Bateel’s concept depicts an exquisite blend of Arabic architecture and modern retail environment reflective of the rich cultural tradition of the Gulf region. From its own groves in Al-Ghat, Saudi Arabia, it offers more than 20 varieties of high quality dates including Naboot Seif, Sokari, Kholas, Sekki and Khidri and all are available all year round.

Bateel dates are sold at prices ranging from RM10 per 100g to RM37.50 per 100g. The biggest sellers are dates stuffed with pecans, orange peel and lemon peel. “We replenish the stock of dates at our outlet every two weeks, in line with our emphasis on strict quality control,” says Bateel sales retail supervisor Norazimah Abdul Wahab. “It definitely sells better than the chocolates.”

If you find yourself at Bateel, don’t be puzzled at the “XPL” and “PL” lable on the dates. They mean “Extra Premium Large” and “Premium Large” respectively.

Due to its high content of sugar, even though it is natural, dates might not be good for some people, and especially for diabetics. However, there are certain varieties, like the Sekki dates, which contain less sugar. “Sekki is also known to have more vitamins,” says Norazimah.

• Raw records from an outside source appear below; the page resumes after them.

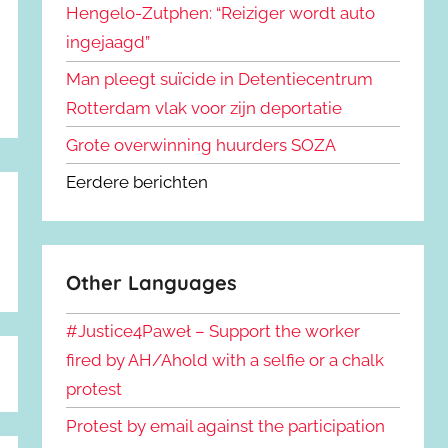
Hengelo-Zutphen: “Reiziger wordt auto
ingejaagd”
Man pleegt suïcide in Detentiecentrum
Rotterdam vlak voor zijn deportatie
Grote overwinning huurders SOZA
Eerdere berichten
Other Languages
#Justice4Paweł – Support the worker
fired by AH/Ahold with a selfie or a chalk
protest
Protest by email against the participation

Bateel has also developed many products related to and derived from the fruit, including sparkling juice, nectar or dhibs, jams and biscuits, cookies and date chocolates as well as gourmet chocolates. Visit Bateel Asia online at or contact 03-7963 2131.

To avoid the Ramadan rush, most supermarkets including Giant, Tesco, Jaya Jusco and Carrefour have also started selling dates. At Cold Storage in Bangsar Shopping Centre, Ajwa dates from Medina are available at RM132.99 per kg. It also sells California Medjool dates at RM69.99 per kg as well as a whole range of other imported dates from China, Saudi Arabia and South Africa. The Kalahari dates from South Africa are priced at RM139.99 for a 2kg package.

At the MBG Fruitshop, which has 17 outlets all over Klang Valley, customers can redeem a 15% discount on Medjool dates if they bring this article with them, says Adnan Lee, managing director of MBG Fruits Sdn Bhd.

(Visit for outlet locations.)

“We sell about 3,000 boxes of Medjool dates imported from California during the fasting month,” he says. The Medjool dates are retailed at RM59 per kg. Tunisian dates priced at RM29.90 per kg are also available there.